Good thing for Saab mechanics that Saabs have come a long way since Kurt Vonnegut used to sell them. And good thing for readers, Vonnegut’s Saab dealership was a complete bust, thanks to the fact that irony doesn’t sell cars and Saab actually had some horrendous repair problems back in the day.
In fact, Vonnegut long blamed the Saab for why he never won a Nobel Prize.
“The Saab then as now was a Swedish car, and I now believe my failure as a dealer so long ago explains what would otherwise remain a deep mystery,” Vonnegut joked. “Why the Swedes have never given me a Nobel Prize for Literature. Old Norwegian proverb: ‘Swedes have short (%*$) but long memories.’”
Bottom line, the Swedes created better watches than automobiles.

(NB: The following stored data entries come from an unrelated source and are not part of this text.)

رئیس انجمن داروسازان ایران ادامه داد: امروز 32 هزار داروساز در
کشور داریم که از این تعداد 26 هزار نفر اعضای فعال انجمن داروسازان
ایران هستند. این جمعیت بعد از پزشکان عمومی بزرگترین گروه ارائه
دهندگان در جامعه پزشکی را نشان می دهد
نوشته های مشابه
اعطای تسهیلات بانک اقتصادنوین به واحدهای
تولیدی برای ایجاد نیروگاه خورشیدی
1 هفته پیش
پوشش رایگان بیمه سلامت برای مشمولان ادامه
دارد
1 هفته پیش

“The Saab back then was a far cry from the sleek, powerful, four-stroke Yuppie uniform it is today. It was the wet dream, if you like, of engineers in an airplane factory who had never made a car before.”
Saabs at the time had a design flaw that allowed oil to separate from the gas if left to sit too long.

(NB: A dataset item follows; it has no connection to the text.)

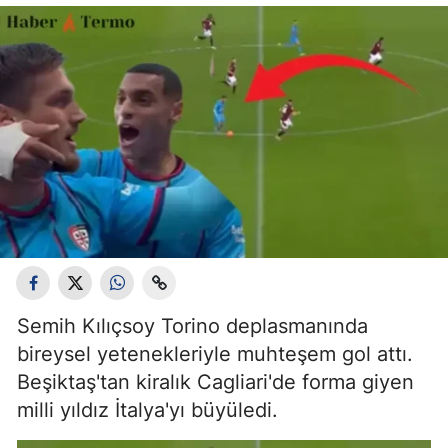
Semih Kılıçsoy Torino deplasmanında
bireysel yetenekleriyle muhteşem gol attı.
Beşiktaş'tan kiralık Cagliari'de forma giyen
milli yıldız İtalya'yı büyüledi.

“I actually blacked out the whole town of Woods Hole at high noon that way, having left a Saab on a parking lot there for about a week. I am told old timers there still wonder out loud about where all that smoke could have come from. I came to speak ill of Swedish engineering, and so diddled myself out of a Nobel Prize.”
Thankfully, Literature and Saab Repair Have Improved
Fortunately, Saabs these days are much better designed, as any Saab mechanic will tell you. Saabs are easy to repair, functional and last a long time. Perhaps if Vonnegut had started today as a Saab dealer, he would be known for great deals on functional cars, not literature’s king of irony.